DATA SUPPLIED —
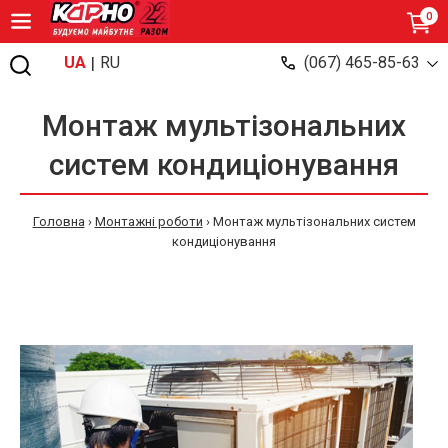
0
|
UA
RU
(067) 465-85-63
Монтаж мультізональних
систем кондиціонування
Головна
›
Монтажні роботи
›
Монтаж мультізональних систем
кондиціонування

EXERCISE DETAILS — All of the data is to be returned exactly, with no pictures included.

RESULT OF THE EXERCISE —
0
|
UA
RU
(067) 465-85-63
Монтаж мультізональних
систем кондиціонування
Головна
›
Монтажні роботи
›
Монтаж мультізональних систем
кондиціонування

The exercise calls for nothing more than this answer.